Section 2.03 Open Shelf Policy
Policy 3001 Access to Materials states “that decisions regarding which library materials and
services a person of legal age will use rests entirely with that person. It is the responsibility of the
parents of a child to guide those decisions for the child, but the standards parents are free to
impose on their own children shall not be imposed on other children.” Selection of adult materials
will not be influenced by the possibility that materials may be viewed or read by children, and an
open shelf policy will be followed at all times.
ARTICLE 3. RESPONSIBILITY FOR SELECTION
Overall responsibility for selection of materials rests with the Executive Director, who operates
within the framework of policies determined by the Board of Library Trustees. The Executive
Director delegates or shares this responsibility with designated members of the staff. In addition,
patrons may suggest items for purchase. All requests are given consideration, but only those
items that meet the standard criteria for selection (see Article 5 below) will be added to the
collection.
ARTICLE 4. SCOPE OF THE COLLECTION
WNPL is a medium-sized library with a focus on popular materials. Through careful selection,
WNPLD strives to maintain a diverse collection of quality materials, including items of
contemporary significance and permanent value, as well as a selection of materials concerning
social issues and ephemeral items. Because WNPLD serves a public with a wide range of ages,
educational backgrounds, and reading skills, it seeks to select materials of varying complexity.
Although WNPLD tries to serve students’ needs as much as possible, textbooks are usually not
purchased unless they are considered the best source of information on a given subject.

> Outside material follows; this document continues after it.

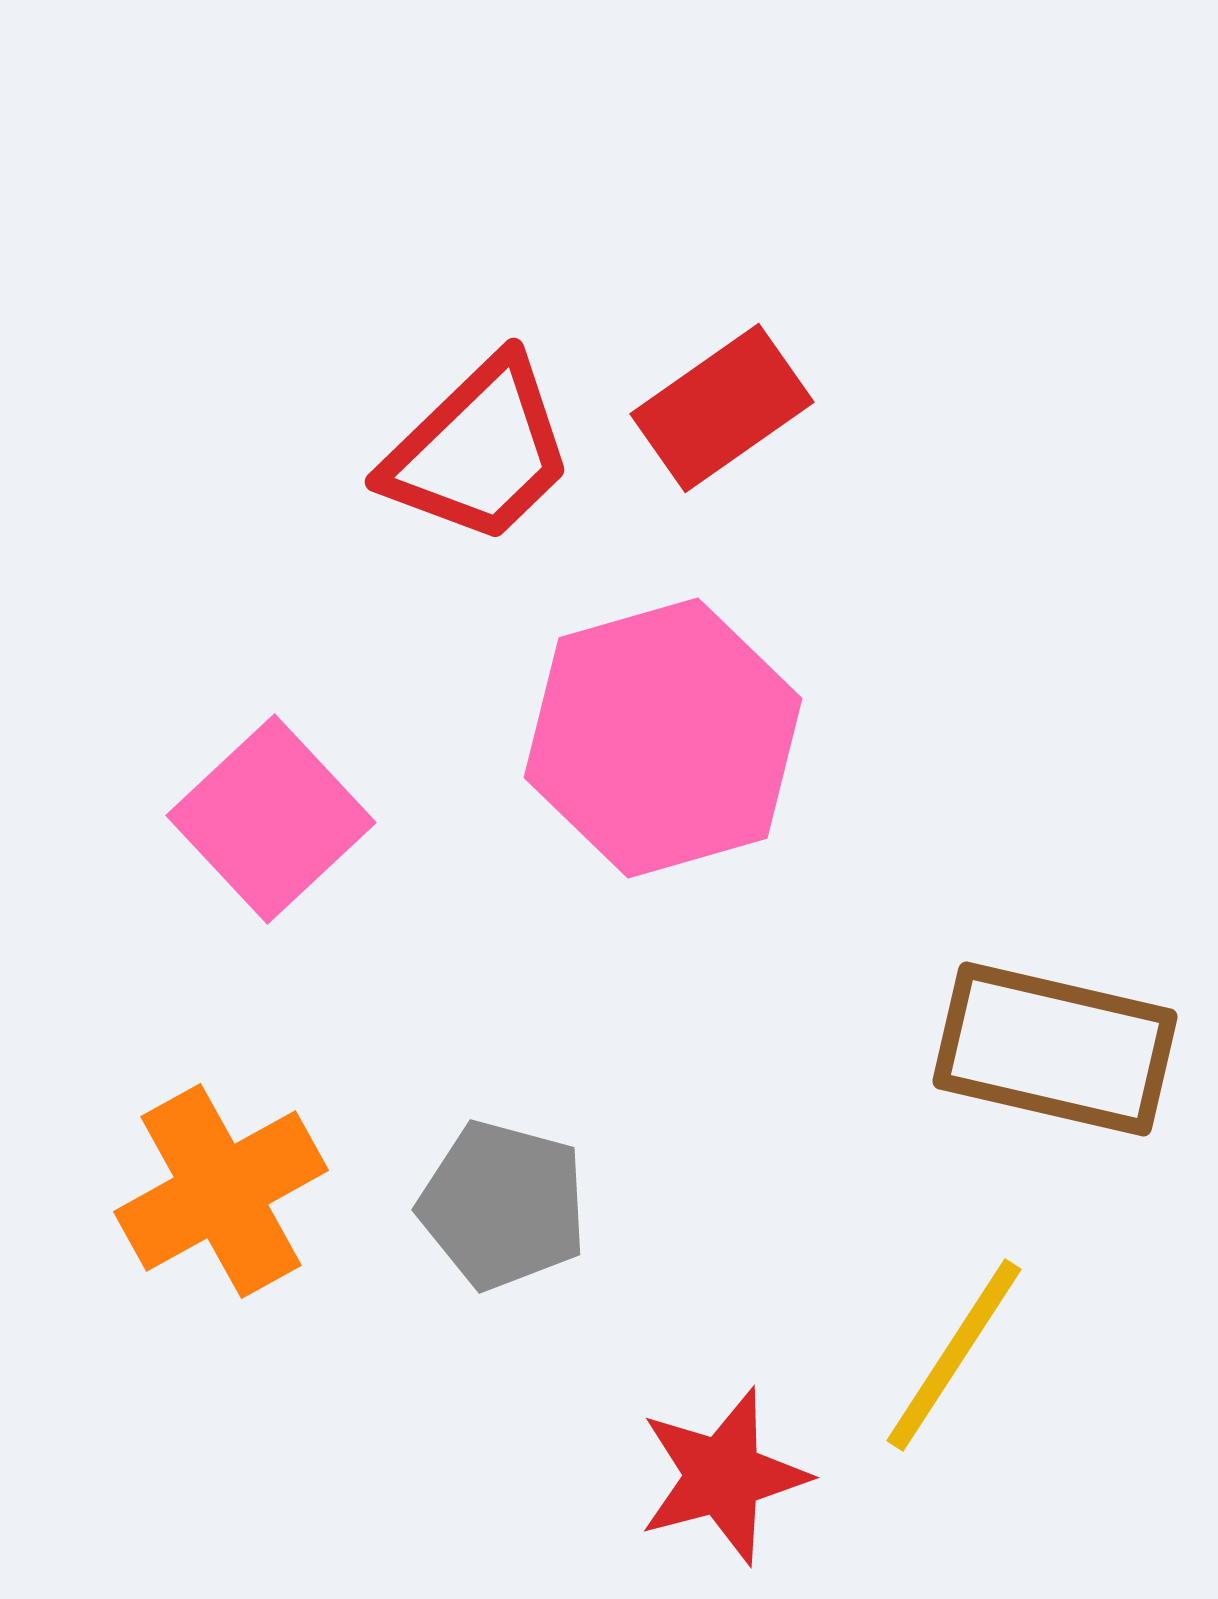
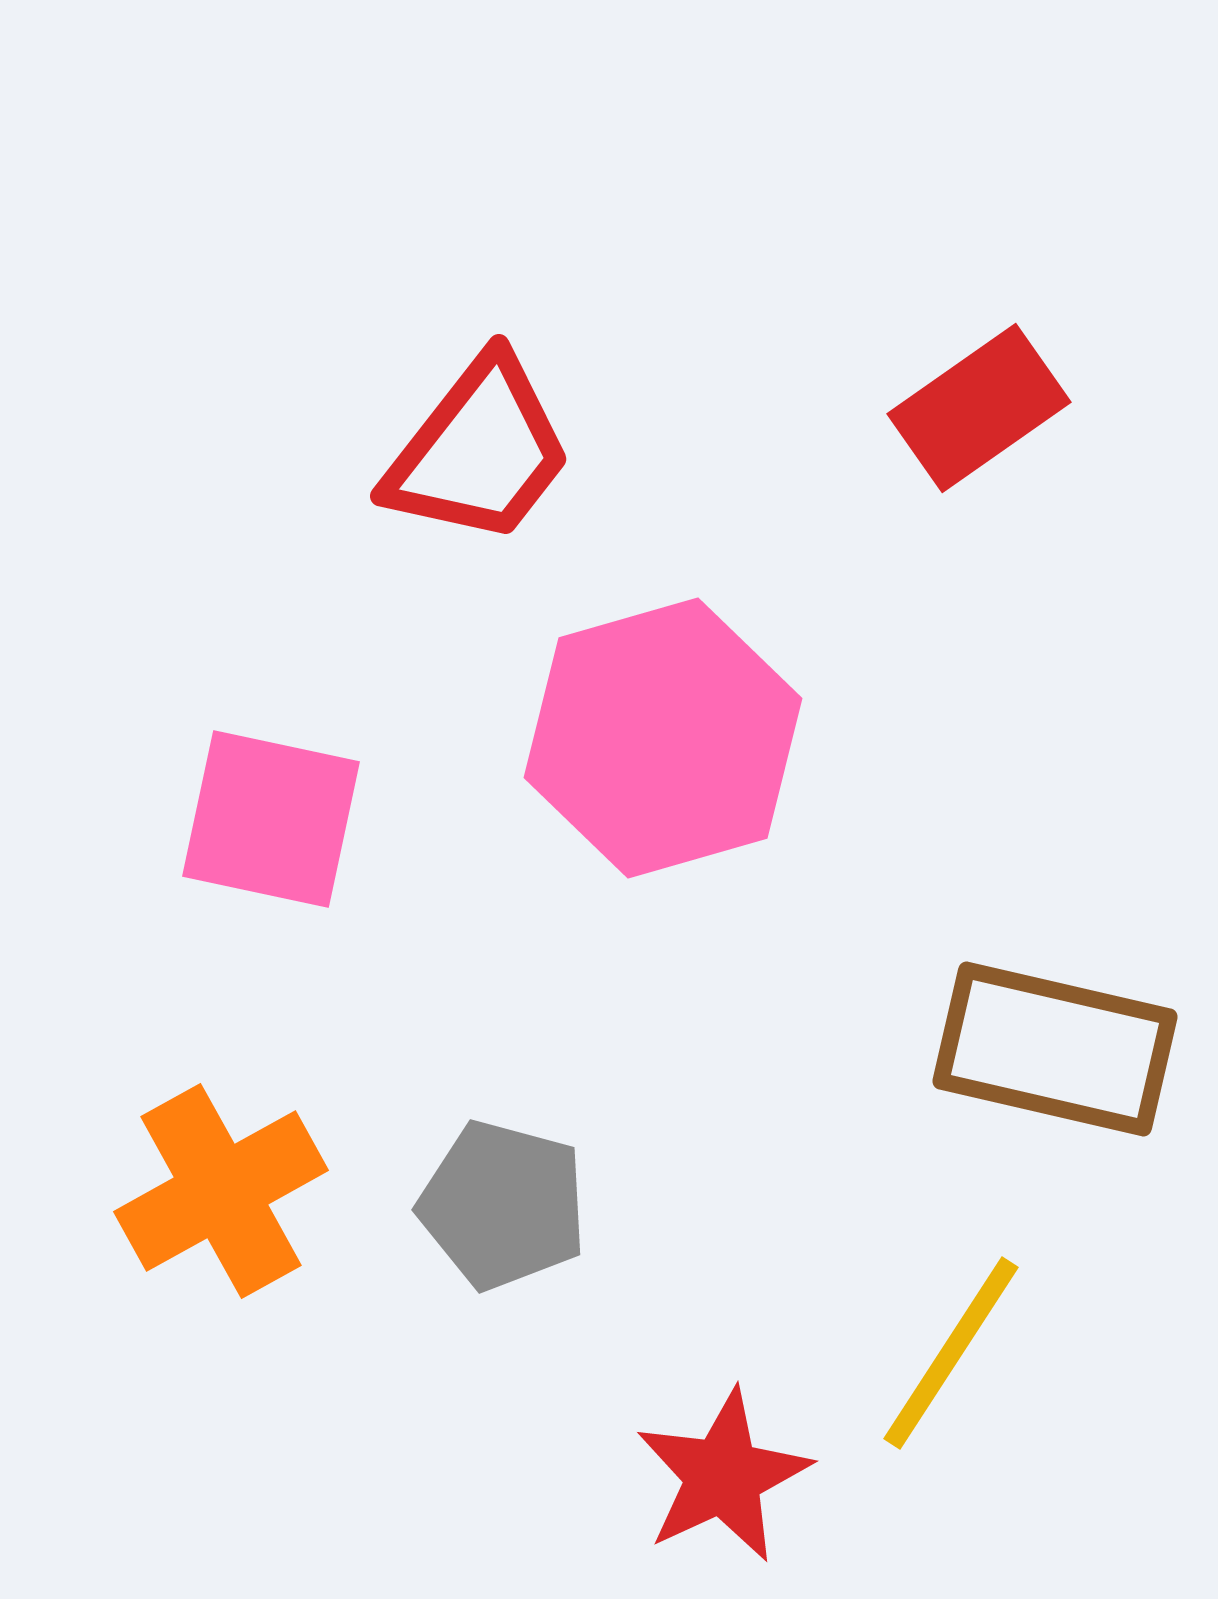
red rectangle: moved 257 px right
red trapezoid: rotated 8 degrees counterclockwise
pink square: rotated 35 degrees counterclockwise
yellow line: moved 3 px left, 2 px up
red star: rotated 10 degrees counterclockwise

ARTICLE 5. CRITERIA FOR SELECTION
Section 5.01 General Criteria
The general criteria considered in selecting materials include:
• suitability of subject, style, and reading level for the intended audience;
• reputation and/or significance of author, publisher, director, and/or producer;
• attention given by critics, reviewers, professional book selection aids, and the public;
• existing and anticipated public demand;
• accuracy, clarity, and objectivity of content;
• availability of and access to the same material at other area libraries or community
sources;
• consideration of the work as a whole;
• relevance to community needs;
• relation to existing collection and other materials on the subject;
• accessibility and suitability of the physical format;
• importance as a document of local historical significance;
• need for additional or duplicate materials in the existing collection;
• the physical limitations of the building; and
• cost and budget.
Section 5.02 Interlibrary Loan
If an item is out of print or does not meet WNPLD’s criteria for purchase, WNPLD cardholders
may request the item through interlibrary loan. (See Policy 3025 Interlibrary Loan)

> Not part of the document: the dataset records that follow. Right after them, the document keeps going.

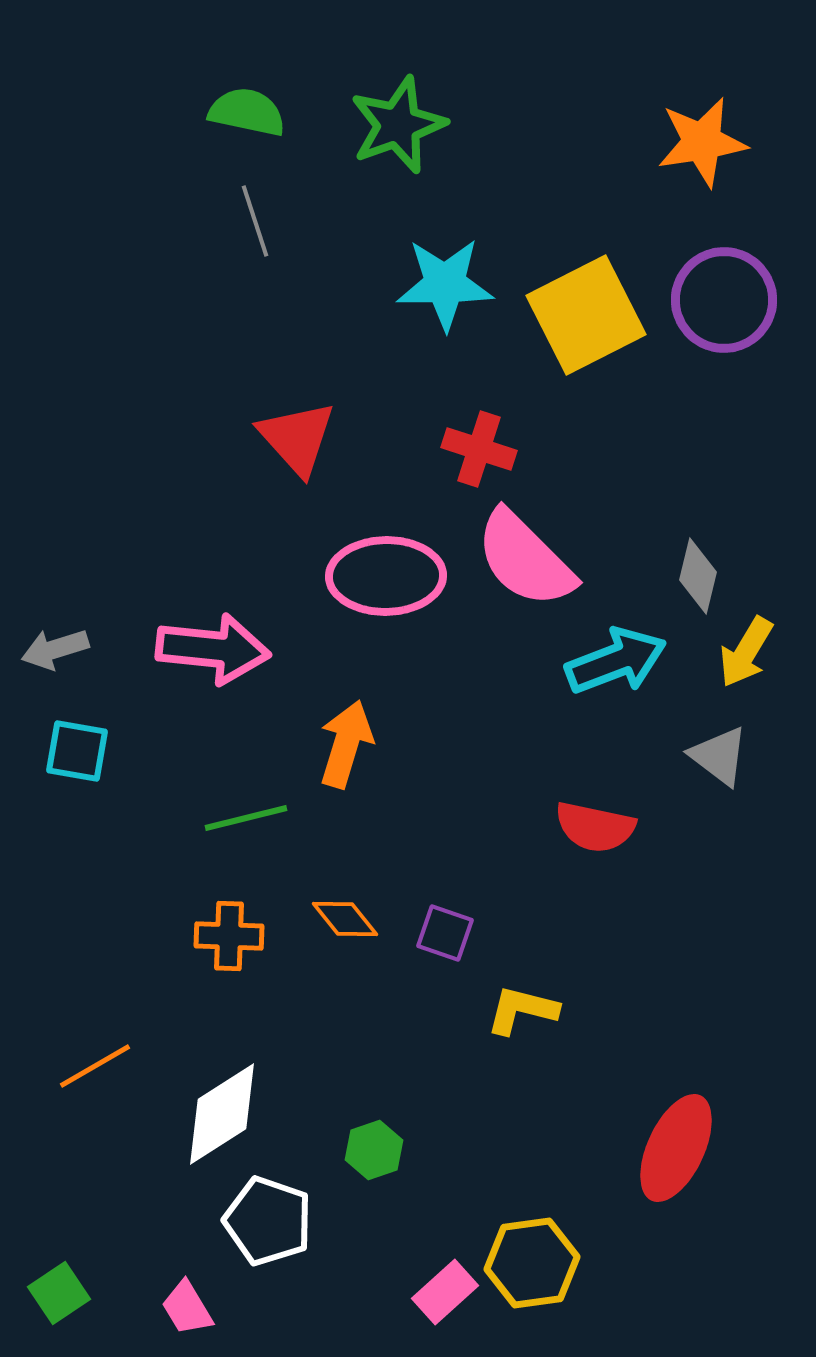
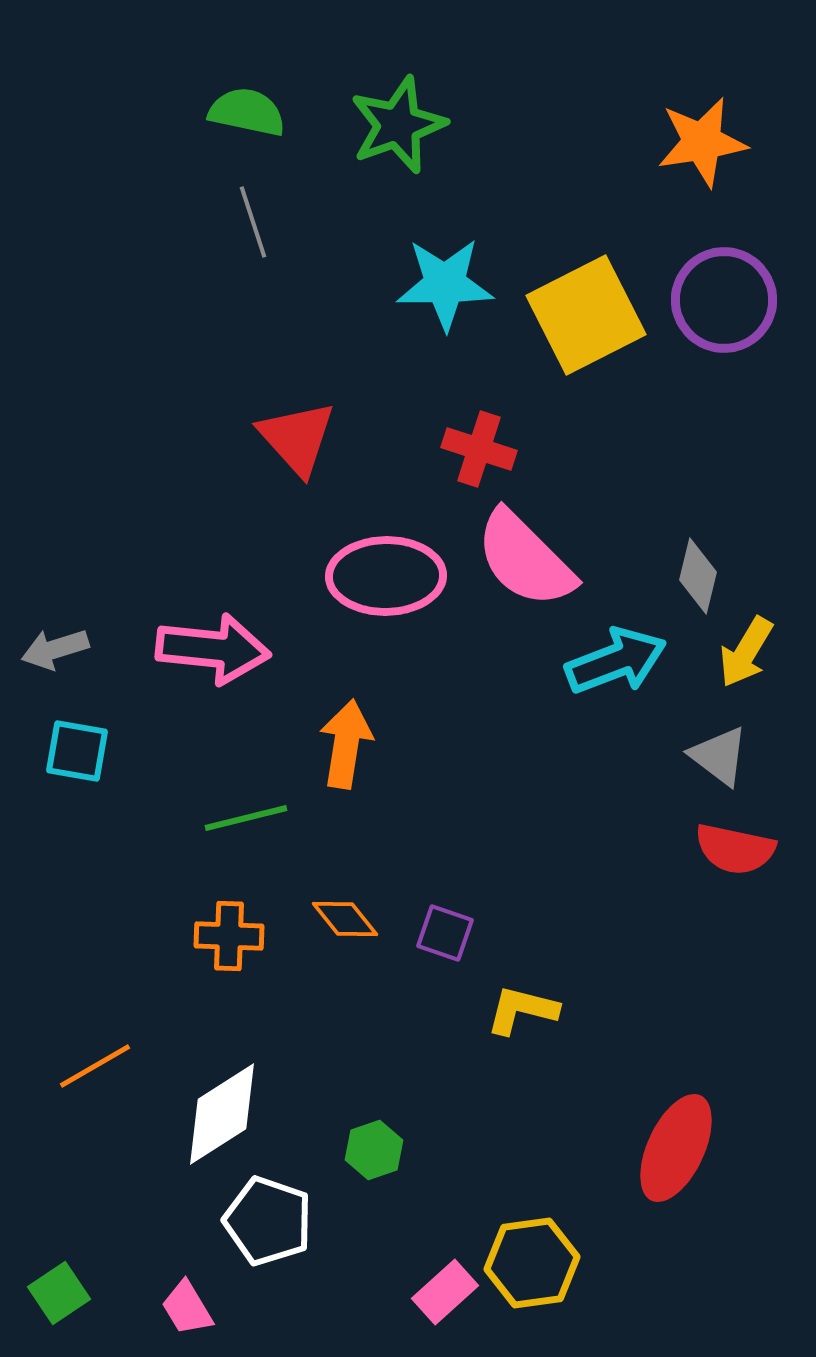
gray line: moved 2 px left, 1 px down
orange arrow: rotated 8 degrees counterclockwise
red semicircle: moved 140 px right, 22 px down
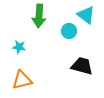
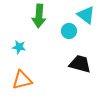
black trapezoid: moved 2 px left, 2 px up
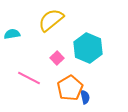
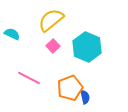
cyan semicircle: rotated 35 degrees clockwise
cyan hexagon: moved 1 px left, 1 px up
pink square: moved 4 px left, 12 px up
orange pentagon: rotated 10 degrees clockwise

ARTICLE 6. SELECTION TOOLS
In addition to their professional expertise, librarians depend on reliable selection aids and reviews
found in a variety of standard sources.
ARTICLE 7. SPECIAL NEEDS
The Library recognizes the importance of acquiring materials in formats that can be utilized by
patrons with disabilities. WNPLD will seek to match community demand with the existing
collections of such materials and will be alert for new formats that could be useful to patrons with
disabilities.
ARTICLE 8. COLLECTION MAINTENANCE
In order to maintain the best possible collection of materials, WNPLD staff weeds the collection
continually. Items are withdrawn if they are outdated, if they no longer circulate, if there are more
duplicate copies than are needed, or if they are in poor physical condition. Items that are
withdrawn from the collection are plainly marked and may be donated to the Friends of the Library
for sale.
ARTICLE 9. REVISION OF SELECTION POLICY
Pursuant to the State Statute (75 ILCS 16/30-60), and because the needs of the community
change, this materials selection policy is reviewed at least every two (2) years and revised as
needed.
ARTICLE 10. OUTREACH/BOOKMOBILE COLLECTION
The outreach/bookmobile collection includes a variety of popular materials for all ages. Due to
space constraints, the bookmobile does not carry all the formats that are included in the main
library collection.
ARTICLE 11. REQUESTS FOR RECONSIDERATION OF LIBRARY MATERIAL
Section 11.01 Freedom to Read
All individuals have the right to choose which library materials they use. However, no one has the
right to restrict the freedom of others to read whatever they wish. No book or other material in
question will be automatically removed from the collection because of an objection to it. These
principles are expressed in the American Library Association’s Library Bill of Rights, Freedom to
Read Statement, and Freedom to View Statement (Exhibits A, B, and C).
Section 11.02 Request for Reconsideration
A patron who resides in the Warren-Newport Public Library District and wishes to file a request
for reconsideration of library materials should complete the Library Material Reconsideration Form
(Exhibit D).
Section 11.03 Review Process
When the Library Material Reconsideration Form is completely filled out and returned to the
Library, the appropriate Department Head will review the complaint and the material and provide
a report and recommendation for the Executive Director.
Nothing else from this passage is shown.